Candidatos à AMB fazem debate durante encontro de juízes estaduais em Florianópolis

Por Frederico Vasconcelos

Roberto Bacellar: “Vamos trazer novas lideranças e modelos de gestão inovadores”.

João Ricardo Costa: “A AMB de hoje não é capaz de unir a magistratura”.

Os dois candidatos à presidência da Associação dos Magistrados Brasileiros (AMB), juiz João Ricardo dos Santos Costa, do Rio Grande do Sul, e desembargador Roberto Portugal Bacellar, do Paraná, participaram de debate neste último sábado (26/10), durante o “V Encontro Nacional de Juízes Estaduais (Enaje)“, realizado em Florianópolis (SC).

O evento durou cerca de duas horas, dividido em quatro blocos, um dos quais com perguntas de magistrados. Houve algumas trocas de acusações, mas, seguindo os critérios previamente aprovados pelos candidatos, não houve réplicas e nem direito de resposta [veja o vídeo com a íntegra abaixo].

A seguir, alguns trechos dos debates, que foram mediados pelo jornalista Moacir Pereira.

 

Primeiro a expor seu programa, escolhido por sorteio, Roberto Portugal Bacellar disse que a gestão que antecedeu a atual, presidida pelo desembargador Henrique Calandra, defendia a sociedade, mas se esquecia dos magistrados. “Estou na defesa dos magistrados”, disse.

Bacellar disse que “não tem vergonha” de defender férias de 60 dias e licença-prêmio. “Juiz sem prerrogativas e independência não é juiz”, afirmou.

O candidato da situação disse que pretende trazer para a AMB novas lideranças, propondo “modelos de gestão inovadores”. Disse que terá no desembargador Ivan Sartori [presidente do TJ-SP, candidato a Vice-presidente de Assuntos Legislativos em sua chapa] “um grande aliado” na luta pela nova Lei Orgânica da Magistratura Nacional (Loman).

Disse que defenderá eleições diretas para os tribunais e critérios objetivos para as promoções por merecimento, “contra o ‘beija-mão’ que constrange a magistratura brasileira”.

Disse esperar que a relação da AMB com o Conselho Nacional de Justiça, em sua gestão, “seja muito boa, diplomática, com muito respeito, mas com muita firmeza”.

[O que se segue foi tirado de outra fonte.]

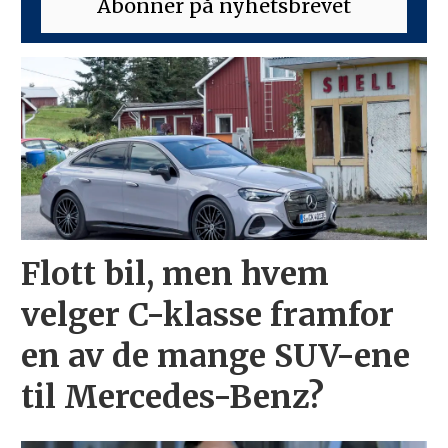
Flott bil, men hvem
velger C-klasse framfor
en av de mange SUV-ene
til Mercedes-Benz?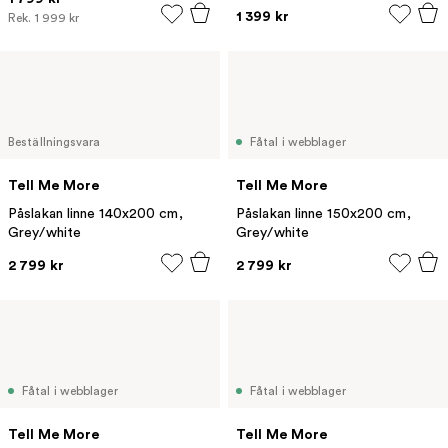
1 399 kr
Rek.
1 999 kr
Beställningsvara
Fåtal i webblager
Tell Me More
Tell Me More
Påslakan linne 140x200 cm,
Påslakan linne 150x200 cm,
Grey/white
Grey/white
2 799 kr
2 799 kr
Fåtal i webblager
Fåtal i webblager
Tell Me More
Tell Me More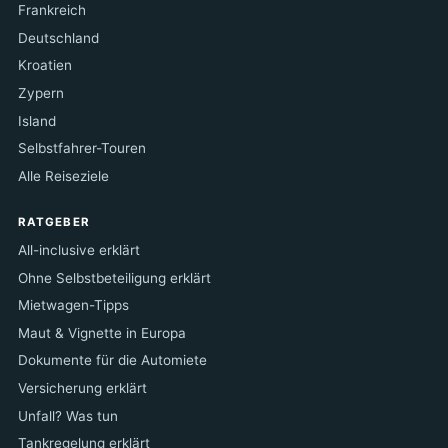
Frankreich
Deutschland
Kroatien
Zypern
Island
Selbstfahrer-Touren
Alle Reiseziele
RATGEBER
All-inclusive erklärt
Ohne Selbstbeteiligung erklärt
Mietwagen-Tipps
Maut & Vignette in Europa
Dokumente für die Automiete
Versicherung erklärt
Unfall? Was tun
Tankregelung erklärt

“Não é possível tolerar os abusos praticados pelo CNJ”, disse. Ele afirmou que há o “lado bom do CNJ”, o planejamento estratégico dos tribunais, o compartilhamento de dados, “mas temos que reconhecer que em determinadas situações o CNJ não tem se portado bem, principalmente no que se refere aos processos administrativos relativos a magistrados”.

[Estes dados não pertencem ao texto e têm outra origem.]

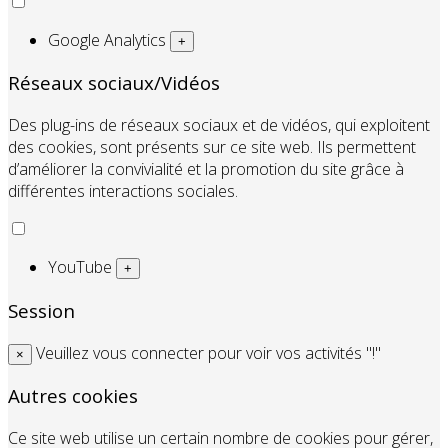
Google Analytics
+
Réseaux sociaux/Vidéos
Des plug-ins de réseaux sociaux et de vidéos, qui exploitent
des cookies, sont présents sur ce site web. Ils permettent
d’améliorer la convivialité et la promotion du site grâce à
différentes interactions sociales.
YouTube
+
Session
Veuillez vous connecter pour voir vos activités "!"
×
Autres cookies
Ce site web utilise un certain nombre de cookies pour gérer,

Segundo Bacellar, “nós temos visto o CNJ trabalhar com verdadeiro espetáculo, denunciando à mídia, muitas vezes sem ter provas suficientes de que o magistrado cometeu atos e irregularidades”.

“Depois, o que nós vemos é o magistrado numa situação vexatória perante a sociedade, perante a mídia, não podendo retornar ao convívio daquela sociedade em que é magistrado. Depois, o Ministério Público acaba não tendo elementos nem mesmo para oferecer uma denúncia contra aquele magistrado”, afirmou.

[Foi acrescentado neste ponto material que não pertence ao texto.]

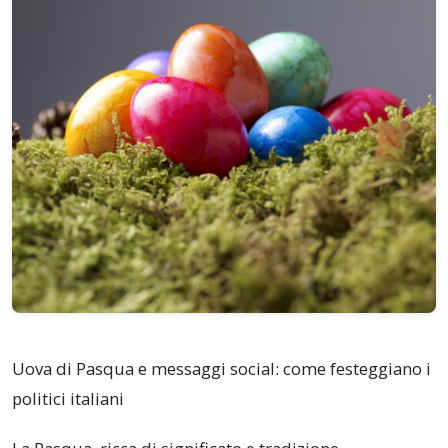
Uova di Pasqua e messaggi social: come festeggiano i
politici italiani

O candidato da oposição, João Ricardo dos Santos Costa, disse que pretende preservar a institucionalidade da AMB. Segundo ele, o grupo de oposição “nasceu da necessidade de dar outro rumo à AMB”.

“Não estamos satisfeitos com a inação da AMB, que “deixou de ser a voz da magistratura brasileira”.

“É um momento triste do movimento associativo nacional. Não desistimos da luta. Vamos resgatar a dignidade institucional da AMB”, que deve “recomeçar a aparecer como braço político da magistratura”.

João Ricardo disse que “o CNJ tem a finalidade de melhorar a prestação jurisdicional brasileira, e não de destruir a magistratura brasileira”. Segundo ele, “o CNJ tem que preservar a Constituição, e tem limites de atuação”.

“É um abuso o que está acontecendo em relação ao pacto federativo, a interferência nos tribunais e de jurisdição”.

“Não temos que ter meio termo. Temos que ser firmes, ter posição. Temos propostas e vamos dialogar”, disse.

Numa das críticas à atual administração, João Ricardo disse que a AMB, em sua gestão, “vai ter transparência”. “Vamos resgatar a prestação de contas a cada três meses”.

O candidato da oposição citou que a Escola Nacional da Magistratura (ENM), presidida por Bacellar, também não tem feito prestação de contas a cada três meses, e não dá transparência aos gastos com viagens e hospedagens.

Bacellar respondeu: “Não me sinto responsável, pois não integro a direção executiva da AMB”. Ele explicou que os órgãos sociais da entidade não têm caixa próprio.

As eleições da AMB serão realizadas entre os dias 20 e 23 de novembro.